Singapore based hyperscaler AirTrunk broke cover in July 2016, and raised more than $1 billion to build new data centres in the next two years: $400 million in 2017 and $621 million in 2018. It has launched two Australian campuses (DCD visited the first Sydney location in 2018), and followed up with campuses in Sydney, Singapore and Hong Kong.
Macquarie Infrastructure and Real Assets acquired a majority stake last month that valued AirTrunk at S$2.1 billion (A$3 billion). We spoke to AirTrunk’s chief operating officer Dana Adams about life as a hyperscaler.
“We are one of the only companies that have been completely focused on building hyperscale data centers from day one. We are not trying to do retail and enterprise at the same time.” she told us. “Last year we fitted out over 40MW across seven projects, without compromising quality and safety.”
Hyperscale is all about scale, power capacity and the space for growth, but Adams insists that a hyperscale facility is not just a larger data center. It involves a very different kind of customer relationship.
On the face of it, one thing looks easier for the hyperscaler: they deal with fewer customers than a traditional data center operator. However, that doesn’t make things easier, said Adams: “We are dealing with the largest global tech companies and cloud service providers in the world. While the smaller number of customers give us the ability to be more intimate with each of them, they have higher standards compared to retail customers.”
How intimate? She explained: “We consider ourselves as an extension of our customers’ team. We engage with their security team, their compliance team, their fit-out team – we deal with multiple teams. And we work very closely with them and deliver exactly what they need.”
The tech that matters
Working so closely with its customers means AirTrunk gets insights into how they operate and how they use their space. This, in turn, helps AirTrunk optimize its design and make future projects more reliable and efficient, said Adams.

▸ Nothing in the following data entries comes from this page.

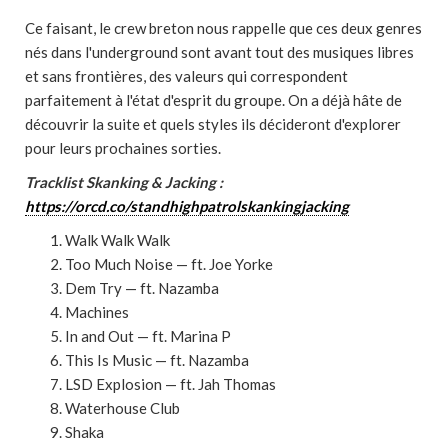
Ce faisant, le crew breton nous rappelle que ces deux genres
nés dans l'underground sont avant tout des musiques libres
et sans frontières, des valeurs qui correspondent
parfaitement à l'état d'esprit du groupe. On a déjà hâte de
découvrir la suite et quels styles ils décideront d'explorer
pour leurs prochaines sorties.
Tracklist Skanking & Jacking :
https://orcd.co/standhighpatrolskankingjacking
Walk Walk Walk
Too Much Noise — ft. Joe Yorke
Dem Try — ft. Nazamba
Machines
In and Out — ft. Marina P
This Is Music — ft. Nazamba
LSD Explosion — ft. Jah Thomas
Waterhouse Club
Shaka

“Our operations team is very technical and very strongly engaged with our customers on the technical side. We can have conversations with customers on innovation, new technologies and trends that they are seeing. We partner with them on various initiatives. This lets us gain the benefit of their knowledge; we also share with them what we are seeing.”
In response to customer requests for higher reliability, AirTrunk now uses dedicated power substations for its campuses in Australia. These are in turn supported by diverse power feeds, which is something not all Australian providers can offer, she said.

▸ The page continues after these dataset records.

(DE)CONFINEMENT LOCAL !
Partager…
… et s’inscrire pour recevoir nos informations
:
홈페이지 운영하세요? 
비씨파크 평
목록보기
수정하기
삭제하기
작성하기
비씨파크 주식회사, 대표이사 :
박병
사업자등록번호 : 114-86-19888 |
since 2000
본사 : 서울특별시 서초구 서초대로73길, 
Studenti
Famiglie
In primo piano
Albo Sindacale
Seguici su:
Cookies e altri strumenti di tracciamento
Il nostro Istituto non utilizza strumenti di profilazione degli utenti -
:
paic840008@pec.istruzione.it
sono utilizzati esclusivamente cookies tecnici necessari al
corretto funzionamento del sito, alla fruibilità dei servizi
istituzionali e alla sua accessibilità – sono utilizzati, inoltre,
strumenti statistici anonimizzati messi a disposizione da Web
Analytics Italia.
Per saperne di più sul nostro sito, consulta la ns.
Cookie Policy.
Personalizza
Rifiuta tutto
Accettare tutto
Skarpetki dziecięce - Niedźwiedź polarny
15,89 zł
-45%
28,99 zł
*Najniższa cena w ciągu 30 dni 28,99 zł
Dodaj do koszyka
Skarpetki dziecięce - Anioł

A more reliable power sources takes the strain of the rest of the facility, she went on: “[This] allows our customers to look at other aspects of our designs to see where we can potentially save some cost and operate more efficiently, by taking out other layers of redundancy given the high levels of reliability in our substations.”
A sustainable design
Given AirTrunk's scale, do data center designs and new technologies keep her awake at night?
“Our data center design is very sustainable, which is important to us. What we are building today is built to last for the long term. We are not concerned about obsolescence or making changes in reaction to the latest trends," she said. Of course, AirTrunk’s customers sign long-term commitments to use its facilities, which helps the hyperscaler to focus on the big picture.

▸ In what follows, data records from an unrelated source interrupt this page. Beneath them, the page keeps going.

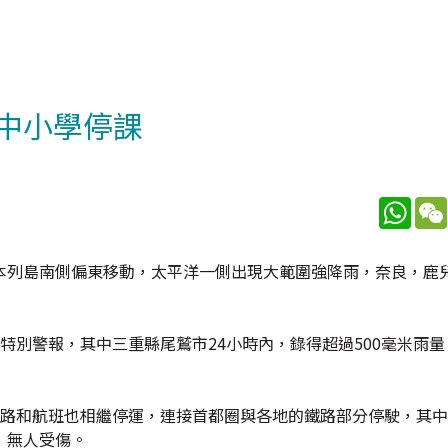
千中小學停課
What
本列島南側偏東移動，太平洋一側出現大範圍強降雨，奈良，鹿
別警報，其中三重縣尾鷲市24小時內，錄得超過500毫米雨量
鐵路和航班也相繼停運，連接首都圈與各地的鐵路部分停駛，其
，無人受傷。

AirTrunk’s existing facilities are designed for high density, going up to 30kW per rack in some instances: “Density has been an ongoing topic within the industry. Customers have certainly increased their rack densities, but probably not yet to the point that a lot of people in the industry thought they would by now. [30kW] is factored into the design; we give our customers that flexibility if their infrastructure requires them to drive those densities.”
Elsewhere, AirTrunk is also looking at raising data center temperatures to improve PUE and lower utility costs: “A lot of customers right now are increasing their supply air temperature. We are helping customers do the risk analyses, such as the impact on people working there or on their equipment.”
The importance of culture
The rapid growth of the industry is causing a talent crunch, and Adams is proud of the 40-strong operations team she has behind her: “We have been fortunate so far that to attract such a strong team. We have been really successful in attracting good candidates through word of mouth and internal referrals.”
But this year, she needs to double this with the Singapore and Hong Kong sites going live in mid-2020 and Q4 2020 respectively. She's optimistic AirTrunk can do this, by recruiting proactive and customer-oriented people from outside the data center industry. She wants the right culture, with engaged teams who solve problems.
“In some legacy data center environments, you might have staff who are mainly there to perform monitoring, and to call vendors whenever there is an issue or an alert. Our team is highly proactive and hands-on. We look at how we can perform some of the maintenance ourselves. We also consider how we can approach maintenance using a risk-based approach to reduce unnecessary maintenance.”
Aside from the usual courses and certification programs, AirTrunk trains in-house: "We do send people for course and certification programs. But we do a lot of on-the-job training through the [data center] development and commissioning process. We will send teams to different sites as they are commissioned. There’s obviously a lot of knowledge that comes out of that.”
AirTrunk needs these problem-solvers because of its close co-operation with customers: “While our customers are very sophisticated and very hands-on with what we’re doing, we are ultimately responsible for the operations at these facilities. All the electrical, mechanical, security, compliance – we have full responsibility across all these areas. Our customers hold us accountable to maintain uptime and service levels across those key areas.”